Instructions to follow
Copy each line containing the word "more" from the records that follow, please.

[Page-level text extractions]
┄┄┄┄┄┄

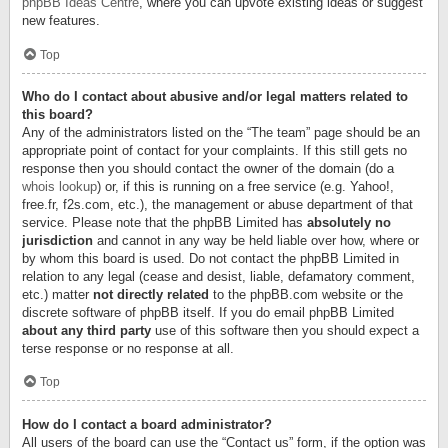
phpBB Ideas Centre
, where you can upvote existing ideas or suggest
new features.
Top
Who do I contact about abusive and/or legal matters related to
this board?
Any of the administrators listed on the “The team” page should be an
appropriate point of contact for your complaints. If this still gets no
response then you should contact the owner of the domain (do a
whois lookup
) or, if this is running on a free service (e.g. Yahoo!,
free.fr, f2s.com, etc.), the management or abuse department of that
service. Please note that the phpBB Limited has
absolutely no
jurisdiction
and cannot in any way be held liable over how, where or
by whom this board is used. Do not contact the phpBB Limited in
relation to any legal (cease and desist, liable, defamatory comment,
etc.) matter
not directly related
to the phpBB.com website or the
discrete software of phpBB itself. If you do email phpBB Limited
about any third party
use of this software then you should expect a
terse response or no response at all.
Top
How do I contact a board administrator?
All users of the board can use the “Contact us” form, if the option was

┄┄┄┄┄┄

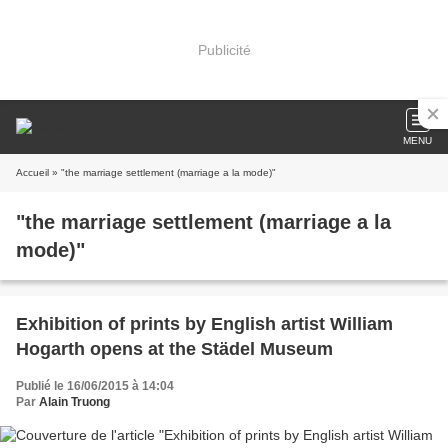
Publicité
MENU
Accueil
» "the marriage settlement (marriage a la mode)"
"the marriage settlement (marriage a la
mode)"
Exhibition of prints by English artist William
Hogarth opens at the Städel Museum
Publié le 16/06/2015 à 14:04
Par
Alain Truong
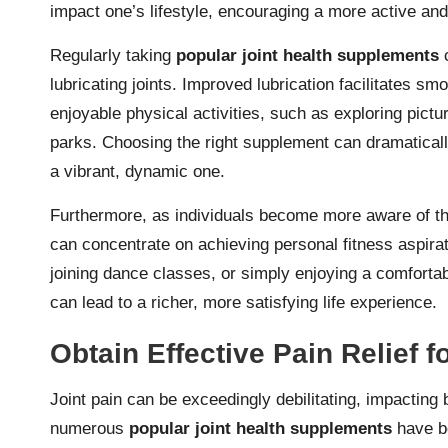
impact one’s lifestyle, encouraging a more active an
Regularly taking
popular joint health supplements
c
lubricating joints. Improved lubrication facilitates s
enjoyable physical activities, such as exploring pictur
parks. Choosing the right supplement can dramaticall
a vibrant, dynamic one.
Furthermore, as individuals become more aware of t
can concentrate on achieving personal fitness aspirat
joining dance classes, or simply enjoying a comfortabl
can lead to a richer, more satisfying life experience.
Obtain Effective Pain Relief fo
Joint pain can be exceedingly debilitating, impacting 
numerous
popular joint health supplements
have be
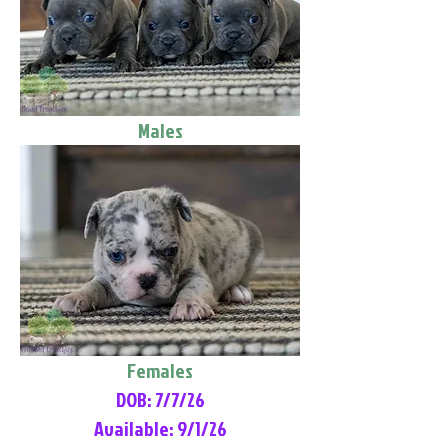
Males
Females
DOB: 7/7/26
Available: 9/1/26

┄┄┄┄┄┄

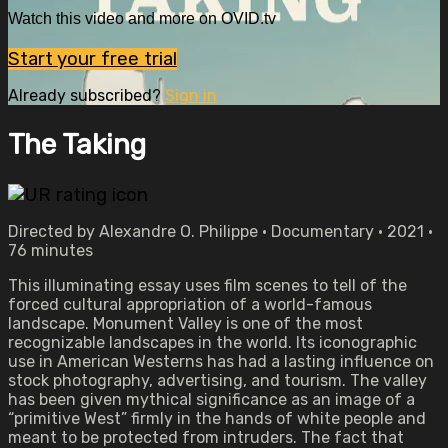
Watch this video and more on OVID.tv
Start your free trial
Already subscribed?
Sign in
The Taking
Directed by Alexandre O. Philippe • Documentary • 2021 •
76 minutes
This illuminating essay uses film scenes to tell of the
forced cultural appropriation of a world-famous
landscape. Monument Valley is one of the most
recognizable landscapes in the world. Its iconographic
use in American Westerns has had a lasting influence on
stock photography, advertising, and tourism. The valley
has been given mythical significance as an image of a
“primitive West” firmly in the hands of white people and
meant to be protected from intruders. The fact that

┄┄┄┄┄┄

Written answer
impact one’s lifestyle, encouraging a more active an
Furthermore, as individuals become more aware of t
can lead to a richer, more satisfying life experience.
Watch this video and more on OVID.tv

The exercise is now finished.